• _RECORDS PROVIDED_

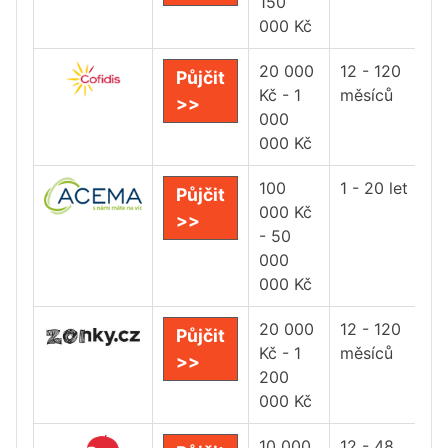
150
000 Kč
20 000
12 - 120
Půjčit
Kč - 1
měsíců
>>
000
000 Kč
100
1 - 20 let
Půjčit
000 Kč
>>
- 50
000
000 Kč
20 000
12 - 120
Půjčit
Kč - 1
měsíců
>>
200
000 Kč
10 000
12 - 48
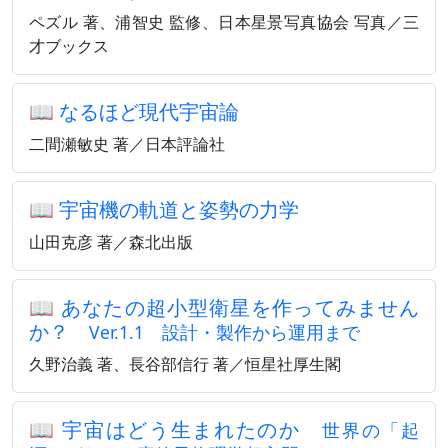
ペズル 著、浦智史 監修、日本星景写真協会 写真／三
才ブックス
📖
なるほど現代宇宙論
二間瀬敏史 著／日本評論社
📖
宇宙機の軌道と姿勢の力学
山田克彦 著／森北出版
📖
あなたの超小型衛星を作ってみません
か？
Ver.1.1 設計・製作から運用まで
久野治義 著、長谷部信行 著／恒星社厚生閣
📖
宇宙はどう生まれたのか
世界の「起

• _ACTIVITY_
The whole listing should be printed again exactly as written, images excluded.

• _WRITTEN RESPONSE_
150
000 Kč
20 000
12 - 120
Půjčit
Kč - 1
měsíců
>>
000
000 Kč
100
1 - 20 let
Půjčit
000 Kč
>>
- 50
000
000 Kč
20 000
12 - 120
Půjčit
Kč - 1
měsíců
>>
200
000 Kč
10 000
12 - 48
ペズル 著、浦智史 監修、日本星景写真協会 写真／三
才ブックス
📖
なるほど現代宇宙論
二間瀬敏史 著／日本評論社
📖
宇宙機の軌道と姿勢の力学
山田克彦 著／森北出版
📖
あなたの超小型衛星を作ってみません
か？
Ver.1.1 設計・製作から運用まで
久野治義 著、長谷部信行 著／恒星社厚生閣
📖
宇宙はどう生まれたのか
世界の「起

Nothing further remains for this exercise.